Tauiwi, a former New Zealand sevens representative, died this week after a long battle with cancer.
Although Bay of Plenty have returned only this year to the top bracket after having second-division status for the last nine seasons, Hansen has a healthy regard for Gordon Tietjens team, who beat Wellington in their opening game of this year's Air New Zealand-sponsored competition and took a bonus point off Auckland.
Three Waikato players well versed in Ranfurly Shield rugby, fullback Damian Karauna, goalkicking first five-eighths Glen Jackson and flanker David Dillon, are valuable acquisitions for Bay of Plenty.
They also have the Ponsonby pair - lock Jason Chandler and midfielder Dale Rasmussen - on loan from Auckland.
Canterbury successfully lifted the shield from Waikato nearly a year ago, and defended it against Otago and Northland last season.
This year they overwhelmed lower division teams, Buller 69-3, South Canterbury 103-0, and Nelson Bays 67-10 in shield games before opening their NPC programme with wins against Northland 26-18 and Southland 37-12.
Canterbury have a reshuffled loose forward trio from that which played against Southland, with Scott Robertson and Richard McCaw replacing Matt Mustchin and Johnny Leo'o, and Sam Broomhall going from No 8 to the blindside flank.
McCaw has played just one previous NPC match, but Hansen has faith in the New Zealand Colts flanker. He had an outstanding second half for Canterbury B last week, scoring one try and setting up another in Canterbury's come-from-behind victory.
"Richie is a player we think a lot of. He's been working really hard," Hansen said.
The Bachop brothers, Graeme and Stephen, formed a regular partnership at halfback and first five-eighth for Canterbury in the late 1980s; now it is the turn of their nephews.
Nathan Mauger and Aaron Mauger will be paired together for the first time as Canterbury's five-eighths.
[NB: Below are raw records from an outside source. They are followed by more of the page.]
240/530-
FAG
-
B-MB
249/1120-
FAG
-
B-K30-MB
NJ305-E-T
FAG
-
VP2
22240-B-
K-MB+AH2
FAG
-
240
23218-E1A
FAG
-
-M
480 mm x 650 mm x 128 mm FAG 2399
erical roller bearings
They appeared together for the Crusaders for the first time this year and both have played the last three matches for Canterbury, but they have always been separated by former All Black Daryl Gibson.
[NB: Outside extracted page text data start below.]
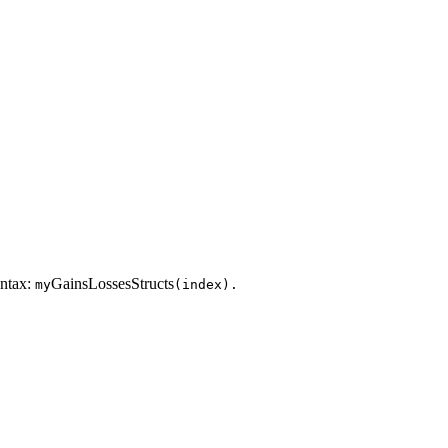
yntax:
GainsLossesStructs
my
(index).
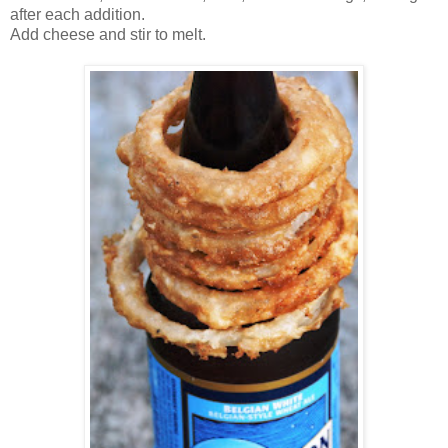
after each addition.
Add cheese and stir to melt.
Gibson's groin injury, suffered against Southland last Saturday, has ruled the Canterbury co-captain out for at least a month and has brought the brothers closer together.
Matt Sexton and Todd Blackadder do not need reminding of what happened when they last packed down against Bay of Plenty in the first division.
That end-of-season match, in Rotorua in 1991, marked Blackadder's debut for Canterbury and hooker Sexton was also in his first year in the red-and-black colours.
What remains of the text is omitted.